The authors also make a clear effort to show the generalisability of their system. They choose hyperparameters by cross validation, examine their model on a holdout test set, and then externally validate their final model on data from a separate centre in Denmark, in keeping with the TRIPOD guidelines.[4] However, models that stand up to further scrutiny are the exception as opposed to the rule in clinical predictive modelling. With the known issues of algorithmic bias and the ongoing reproducibility crisis, the optimal way forwards is for all data and code to be released publicly for broader validation by the community. As the health-related data deluge continues and as the interest in data science grows, the reproducibility crisis is expected to worsen[5] unless a more collaborative research ecosystem is created, as exemplified by initiatives such as the Medical Information Mart for Intensive Care[6] and the Global Alliance for Genomics & Health.

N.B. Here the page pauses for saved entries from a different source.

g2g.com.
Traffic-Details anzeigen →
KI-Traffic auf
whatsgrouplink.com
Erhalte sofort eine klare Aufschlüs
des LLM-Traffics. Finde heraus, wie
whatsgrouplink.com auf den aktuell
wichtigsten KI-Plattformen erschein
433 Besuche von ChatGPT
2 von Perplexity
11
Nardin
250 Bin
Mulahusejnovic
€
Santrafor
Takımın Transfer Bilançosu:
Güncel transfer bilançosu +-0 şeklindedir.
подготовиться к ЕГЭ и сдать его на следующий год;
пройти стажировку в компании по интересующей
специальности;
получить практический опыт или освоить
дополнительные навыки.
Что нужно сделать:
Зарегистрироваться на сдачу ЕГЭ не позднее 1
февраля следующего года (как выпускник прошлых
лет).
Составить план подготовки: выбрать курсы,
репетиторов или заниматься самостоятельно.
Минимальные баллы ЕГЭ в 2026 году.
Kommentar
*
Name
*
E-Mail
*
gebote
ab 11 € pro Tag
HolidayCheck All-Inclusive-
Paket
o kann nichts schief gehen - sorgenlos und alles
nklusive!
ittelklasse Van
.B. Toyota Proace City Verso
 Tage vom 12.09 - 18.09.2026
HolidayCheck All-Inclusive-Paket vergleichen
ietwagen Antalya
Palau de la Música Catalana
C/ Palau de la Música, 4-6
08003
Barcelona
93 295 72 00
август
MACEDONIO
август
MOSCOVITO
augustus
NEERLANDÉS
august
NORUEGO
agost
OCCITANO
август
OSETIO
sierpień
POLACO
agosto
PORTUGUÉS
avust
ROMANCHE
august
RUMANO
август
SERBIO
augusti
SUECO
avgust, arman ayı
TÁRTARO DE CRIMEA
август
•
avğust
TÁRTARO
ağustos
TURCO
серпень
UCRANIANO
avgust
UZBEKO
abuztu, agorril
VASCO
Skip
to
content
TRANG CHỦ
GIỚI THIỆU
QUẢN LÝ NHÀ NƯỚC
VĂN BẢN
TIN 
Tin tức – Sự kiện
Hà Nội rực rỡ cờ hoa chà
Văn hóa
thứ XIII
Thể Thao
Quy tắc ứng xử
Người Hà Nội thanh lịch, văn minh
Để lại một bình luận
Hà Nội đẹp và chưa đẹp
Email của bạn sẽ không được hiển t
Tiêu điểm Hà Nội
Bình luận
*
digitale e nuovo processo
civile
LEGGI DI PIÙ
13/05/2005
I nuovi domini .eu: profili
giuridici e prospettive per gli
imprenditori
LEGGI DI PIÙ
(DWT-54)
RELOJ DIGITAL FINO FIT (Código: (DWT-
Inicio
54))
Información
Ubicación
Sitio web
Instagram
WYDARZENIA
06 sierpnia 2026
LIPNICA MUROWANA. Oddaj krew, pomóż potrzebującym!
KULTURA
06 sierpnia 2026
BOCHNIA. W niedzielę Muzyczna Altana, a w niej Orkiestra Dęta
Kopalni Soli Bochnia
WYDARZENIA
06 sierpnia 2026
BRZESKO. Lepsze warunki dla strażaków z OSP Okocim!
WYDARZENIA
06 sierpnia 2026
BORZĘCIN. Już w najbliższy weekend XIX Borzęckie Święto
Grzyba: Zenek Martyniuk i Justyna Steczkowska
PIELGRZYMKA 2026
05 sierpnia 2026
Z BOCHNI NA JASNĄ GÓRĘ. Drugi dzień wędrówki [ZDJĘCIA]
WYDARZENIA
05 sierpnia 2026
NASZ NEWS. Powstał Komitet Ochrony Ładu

But progress in machine learning, which has led to the emergence of new domains such as algorithmic bias, artificial intelligence explainability and ethics, and adversarial generative networks, has outpaced its adoption in health care. Despite thousands of publications and conference proceedings on medical algorithms, only a handful have been prospectively evaluated with clinical endpoints (rather than model performance) as outcomes.[7-10] The few trials that have been published have not shown measurable improvement in population health. The machine learning community flocks to specialties where datasets exist—radiology, ophthalmology, critical care medicine—rather than in specialties where there is a dearth of randomised controlled trials, such as paediatrics, obstetrics and gynaecology, surgery, or primary care and mental health, where machine learning can have the biggest impact. With little input from providers at the frontlines of care, data scientists are sometimes working with a superficial understanding of health, attempting to predict disease trajectories and resource use that are clearly more heavily influenced by social determinants of health rather than the vital sign measurements, laboratory test results, and radiological images included in their models. Furthermore, the majority of models are being trained and validated on data from a handful of countries, further reinforcing a tradition that has historically skewed the generation of medical knowledge, uncovering medical truths that cannot be generalised to under-represented populations. A better roadmap is needed to leverage the value of machine learning and derive knowledge from the zettabytes of health data we collect in the process of care.